Start of PROVIDED DATA

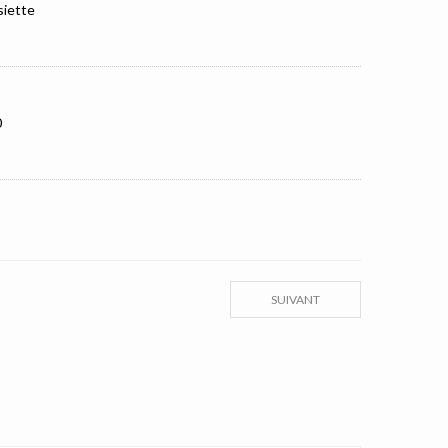
siette
0
SUIVANT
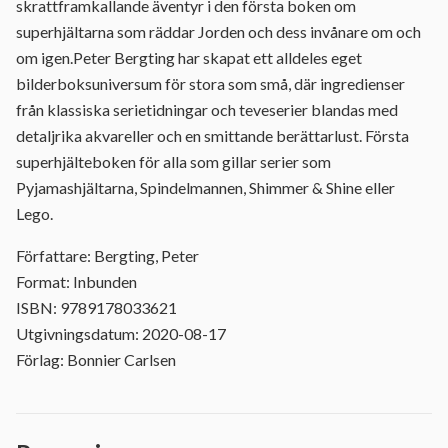
skrattframkallande äventyr i den första boken om
superhjältarna som räddar Jorden och dess invånare om och
om igen.Peter Bergting har skapat ett alldeles eget
bilderboksuniversum för stora som små, där ingredienser
från klassiska serietidningar och teveserier blandas med
detaljrika akvareller och en smittande berättarlust. Första
superhjälteboken för alla som gillar serier som
Pyjamashjältarna, Spindelmannen, Shimmer & Shine eller
Lego.
Författare: Bergting, Peter
Format: Inbunden
ISBN: 9789178033621
Utgivningsdatum: 2020-08-17
Förlag: Bonnier Carlsen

End of PROVIDED DATA

WORK TASK:
Output all data exactly, omitting images.

ANSWER TO THE PROBLEM:
siette
0
SUIVANT
skrattframkallande äventyr i den första boken om
superhjältarna som räddar Jorden och dess invånare om och
om igen.Peter Bergting har skapat ett alldeles eget
bilderboksuniversum för stora som små, där ingredienser
från klassiska serietidningar och teveserier blandas med
detaljrika akvareller och en smittande berättarlust. Första
superhjälteboken för alla som gillar serier som
Pyjamashjältarna, Spindelmannen, Shimmer & Shine eller
Lego.
Författare: Bergting, Peter
Format: Inbunden
ISBN: 9789178033621
Utgivningsdatum: 2020-08-17
Förlag: Bonnier Carlsen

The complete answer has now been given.